Introduction: This article is based on the share of Chen Xinwei, the developer of Ali Cloud data Lake construction cloud product, at DataFunCon 2021. It mainly introduces the architecture analysis and cloud practice of Lakehouse.
Author’s brief introduction
Chen Xinwei (alias Xikang), Ali Cloud open source big data – data lake construction cloud product development
Content framework
Lakehouse concepts and features
Lakehouse architecture and implementation
Lakehouse architecture and practices on the cloud
Case sharing and future outlook
Lakehouse concepts and features
Data architecture evolution
In the late 1980s, data warehouses represented by Teradata, Oracle and other products were mainly used to solve the data collection and calculation requirements of BI analysis and reporting. The built-in storage system provides data abstraction for the upper layer. After data is cleaned and transformed, data is written in a defined Schema structure. Modeling and data management are emphasized to provide better performance and data consistency, and fine-grained data management and governance capabilities are provided. Support transaction and version management; In-depth data optimization and deep integration with the computing engine improve external SQL query performance. However, as the volume of data grows, data warehouses begin to face several challenges. The first is the coupling of storage and computation, which requires procurement according to the peak value of both, resulting in high procurement cost and long procurement cycle. Secondly, more and more data sets are unstructured, and data warehouses cannot store and query these data. In addition, the data is not open enough to be used in other advanced analysis scenarios, such as ML.

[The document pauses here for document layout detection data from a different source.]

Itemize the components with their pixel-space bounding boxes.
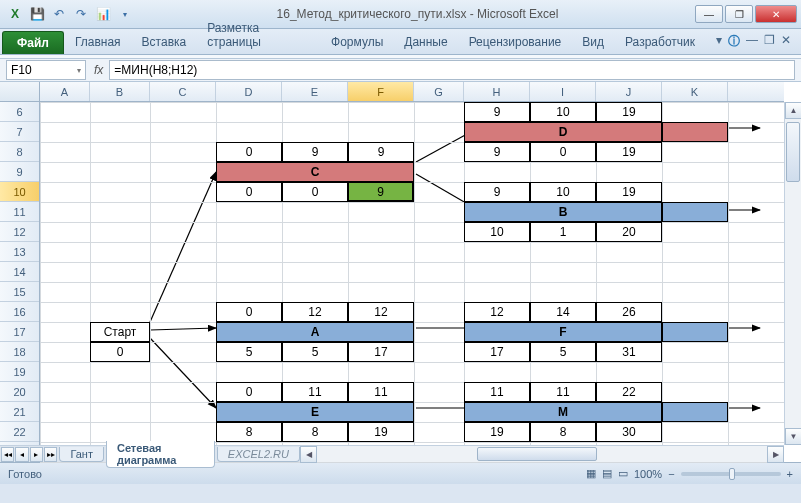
node-M-top-1[interactable]: 11 <box>530 382 596 402</box>
maximize-button[interactable]: ❐ <box>725 5 753 23</box>
minimize-button[interactable]: — <box>695 5 723 23</box>
start-label[interactable]: Старт <box>90 322 150 342</box>
col-header-K[interactable]: K <box>662 82 728 101</box>
ribbon-tab-review[interactable]: Рецензирование <box>459 30 572 54</box>
tab-nav-first[interactable]: ◂◂ <box>1 447 14 462</box>
view-layout-icon[interactable]: ▤ <box>602 467 612 480</box>
zoom-out-button[interactable]: − <box>668 468 674 480</box>
scroll-right-button[interactable]: ▶ <box>767 446 784 463</box>
node-F-label[interactable]: F <box>464 322 662 342</box>
col-header-C[interactable]: C <box>150 82 216 101</box>
vscroll-thumb[interactable] <box>786 122 800 182</box>
start-value[interactable]: 0 <box>90 342 150 362</box>
node-B-top-2[interactable]: 19 <box>596 182 662 202</box>
ribbon-tab-home[interactable]: Главная <box>65 30 131 54</box>
node-B-top-1[interactable]: 10 <box>530 182 596 202</box>
row-header-12[interactable]: 12 <box>0 222 39 242</box>
node-A-top-2[interactable]: 12 <box>348 302 414 322</box>
row-header-6[interactable]: 6 <box>0 102 39 122</box>
node-D-bot-2[interactable]: 19 <box>596 142 662 162</box>
node-A-bot-0[interactable]: 5 <box>216 342 282 362</box>
row-header-9[interactable]: 9 <box>0 162 39 182</box>
vertical-scrollbar[interactable]: ▲ ▼ <box>784 102 801 445</box>
node-right-m[interactable] <box>662 402 728 422</box>
sheet-tab-2[interactable]: EXCEL2.RU <box>217 447 300 462</box>
node-F-bot-1[interactable]: 5 <box>530 342 596 362</box>
node-C-bot-0[interactable]: 0 <box>216 182 282 202</box>
redo-icon[interactable]: ↷ <box>72 5 90 23</box>
scroll-up-button[interactable]: ▲ <box>785 102 801 119</box>
node-D-top-2[interactable]: 19 <box>596 102 662 122</box>
node-A-top-1[interactable]: 12 <box>282 302 348 322</box>
col-header-A[interactable]: A <box>40 82 90 101</box>
row-header-14[interactable]: 14 <box>0 262 39 282</box>
row-header-21[interactable]: 21 <box>0 402 39 422</box>
node-C-top-1[interactable]: 9 <box>282 142 348 162</box>
node-A-label[interactable]: A <box>216 322 414 342</box>
row-header-11[interactable]: 11 <box>0 202 39 222</box>
node-M-bot-0[interactable]: 19 <box>464 422 530 442</box>
sheet-tab-0[interactable]: Гант <box>59 447 104 462</box>
qat-dropdown-icon[interactable]: ▾ <box>116 5 134 23</box>
save-icon[interactable]: 💾 <box>28 5 46 23</box>
node-F-bot-2[interactable]: 31 <box>596 342 662 362</box>
tab-nav-prev[interactable]: ◂ <box>15 447 28 462</box>
node-M-top-0[interactable]: 11 <box>464 382 530 402</box>
undo-icon[interactable]: ↶ <box>50 5 68 23</box>
row-header-18[interactable]: 18 <box>0 342 39 362</box>
zoom-in-button[interactable]: + <box>787 468 793 480</box>
node-B-label[interactable]: B <box>464 202 662 222</box>
col-header-F[interactable]: F <box>348 82 414 101</box>
node-B-bot-0[interactable]: 10 <box>464 222 530 242</box>
worksheet-grid[interactable]: ABCDEFGHIJK 6789101112131415161718192021… <box>0 82 801 462</box>
node-A-top-0[interactable]: 0 <box>216 302 282 322</box>
node-E-top-1[interactable]: 11 <box>282 382 348 402</box>
ribbon-dd-icon[interactable]: ▾ <box>716 33 722 50</box>
col-header-D[interactable]: D <box>216 82 282 101</box>
node-B-top-0[interactable]: 9 <box>464 182 530 202</box>
node-C-label[interactable]: C <box>216 162 414 182</box>
ribbon-tab-layout[interactable]: Разметка страницы <box>197 16 320 54</box>
node-F-top-2[interactable]: 26 <box>596 302 662 322</box>
node-C-bot-1[interactable]: 0 <box>282 182 348 202</box>
node-C-top-2[interactable]: 9 <box>348 142 414 162</box>
col-header-E[interactable]: E <box>282 82 348 101</box>
node-E-bot-0[interactable]: 8 <box>216 422 282 442</box>
node-M-bot-2[interactable]: 30 <box>596 422 662 442</box>
mdi-close-icon[interactable]: ✕ <box>781 33 791 50</box>
node-F-bot-0[interactable]: 17 <box>464 342 530 362</box>
row-header-7[interactable]: 7 <box>0 122 39 142</box>
node-D-label[interactable]: D <box>464 122 662 142</box>
ribbon-tab-dev[interactable]: Разработчик <box>615 30 705 54</box>
tab-nav-next[interactable]: ▸ <box>30 447 43 462</box>
close-button[interactable]: ✕ <box>755 5 797 23</box>
node-right-b[interactable] <box>662 202 728 222</box>
node-right-d[interactable] <box>662 122 728 142</box>
row-header-20[interactable]: 20 <box>0 382 39 402</box>
file-tab[interactable]: Файл <box>2 31 64 54</box>
name-box[interactable]: F10 ▾ <box>6 60 86 80</box>
select-all-corner[interactable] <box>0 82 40 101</box>
row-header-13[interactable]: 13 <box>0 242 39 262</box>
node-B-bot-1[interactable]: 1 <box>530 222 596 242</box>
row-header-10[interactable]: 10 <box>0 182 39 202</box>
node-M-top-2[interactable]: 22 <box>596 382 662 402</box>
node-D-bot-0[interactable]: 9 <box>464 142 530 162</box>
horizontal-scrollbar[interactable]: ◀ ▶ <box>300 445 784 462</box>
fx-icon[interactable]: fx <box>88 63 109 77</box>
mdi-min-icon[interactable]: — <box>746 33 758 50</box>
scroll-down-button[interactable]: ▼ <box>785 428 801 445</box>
ribbon-tab-insert[interactable]: Вставка <box>132 30 197 54</box>
view-normal-icon[interactable]: ▦ <box>586 467 596 480</box>
node-C-top-0[interactable]: 0 <box>216 142 282 162</box>
col-header-J[interactable]: J <box>596 82 662 101</box>
node-E-bot-1[interactable]: 8 <box>282 422 348 442</box>
node-M-bot-1[interactable]: 8 <box>530 422 596 442</box>
row-header-17[interactable]: 17 <box>0 322 39 342</box>
node-A-bot-1[interactable]: 5 <box>282 342 348 362</box>
node-A-bot-2[interactable]: 17 <box>348 342 414 362</box>
col-header-G[interactable]: G <box>414 82 464 101</box>
row-header-22[interactable]: 22 <box>0 422 39 442</box>
node-D-top-0[interactable]: 9 <box>464 102 530 122</box>
name-box-dropdown-icon[interactable]: ▾ <box>77 66 81 75</box>
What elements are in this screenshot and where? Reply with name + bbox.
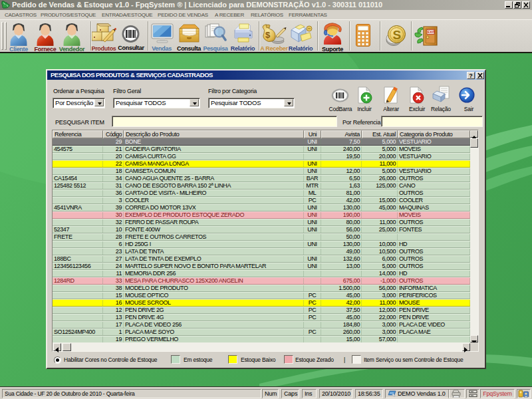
svg-text:$: $ — [265, 30, 271, 40]
svg-text:EXIT: EXIT — [428, 30, 435, 34]
svg-text:S: S — [393, 28, 402, 42]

With the rise of Hadoop ecosystem, products such as HDFS, S3 and OSS store all data in a unified manner and support various data application scenarios. Data lakes with complex architectures become popular. The original underlying storage is replaced by a unified storage system based on HDFS storage or object storage on the cloud, which is relatively low-cost and highly available. Can store all kinds of original data, without modeling and data transformation in advance, low storage cost and strong scalability; Support for semi-structured and unstructured data; Data is more open and can be accessed through various computing engines or analysis methods. It supports rich computing scenarios and is flexible and easy to start. However, with the development of the past decade, the problems of the data lake are gradually exposed. Long data links or multiple data components lead to high error rate and poor data reliability. Continuous data migration and synchronization between various systems bring challenges to data consistency and timeliness. The data in the lake is haphazard, and the direct access query without optimization will cause performance problems. The complexity of the overall system leads to high cost of enterprise construction and maintenance.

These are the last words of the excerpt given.